My point in this horse aside is that even here we are affected in ways few would have predicted just a couple of years ago. Where will we go with an unwanted horse? Sure, we may remind ourselves that not all horses are equal, yet in some final analysis they are all equal. Be it Seattle Slew, or old Dobbin, the beer company lead team or the three legged Shetland pony, if any of them show up at the local stockyards for sale, they will be turned away. And, then there is the likelihood they will be abandoned or neglected to their great discomfort. You can apply these sorts of concerns to a growing list of things in our lives. What is to be done with all of those over-priced super-sized vacant suburban homes? What is to be done with these millions of neighbors who are out of work? What will be facing our soldiers when they return from war zones overseas? What will become of all those unsold cars and trucks? How will folks get by when they can’t get heat and food? How will production agriculture get through a growing season without production credit? How and when will it hit those still standing?

He goes on to say that the world is in dire straights because it accepts the false premise of money as wealth, and that instead we must question and answer with what is actually worthy of our lives, work, dreams and prayers. Because of false abundance, because an entire life can be spent goofing off now, many have never really bothered taking a good measure of their values, determining what is truly worthy.

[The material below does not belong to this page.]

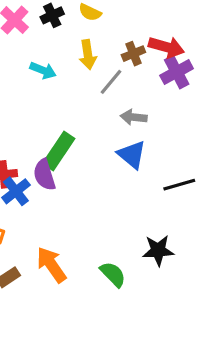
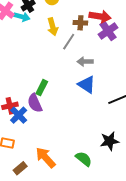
brown cross: (133, 54) -> (80, 23), turned 32
cyan arrow: (43, 70) -> (22, 17), moved
green rectangle: (59, 151) -> (42, 88), size x0.7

Thus the title of this post (also stolen from SFJ's cover). Visualize not world peace (because really, you are not willing to give up a single convenience for it). Not whirled peas. Imagine what it would be like to be worthy. Imagine what a life worth living would be.

Visualize worthiness.

5 comments:

Anonymous said...

Sneaky. ;-)

Madeline Rains said...

Haiku or essay
contrary inspiration
wrought from calloused hands

CG said...

why Madeline! thank you

Anonymous said...

I am excited to see you quote SFJ and Lynn Miller. My last comment to your blog was probably a year ago and I mentioned me reading of Wendell Berry. You said I'd have to do much more than just read and it. Well, these days I'm still reading your blog and I've since moved my life to a small diverse family farm. I'm living with a family, two adults in their 40s with two daughters aged 4 and 13. They farm with horses and milk 3 cows and twenty goats. They consider me a partner, me helping with their 70-share CSA. I'm growing my first small grain crop, barley... and I've got hops in the ground. I have a small idea of a small-scale malting hobby. I'm so tired at night I find it difficult to write, but hopefully in time it will even out. You can read more about it here - http://caylan.net. Cheers. Caylan

CG said...

I'll come read about you caylan. I'm not a fan of much of Wendell's stuff, hard to say why. I do like his contrary farmer poems but most of his writing says blah blah blah to me. Maybe that was why I was rude? Or maybe I'm just rude anyway. We'll see how it works out for you. Glad you are still reading. I love Lynn's essays, or parts of them most usually, and of course his work horse work is unparalleled.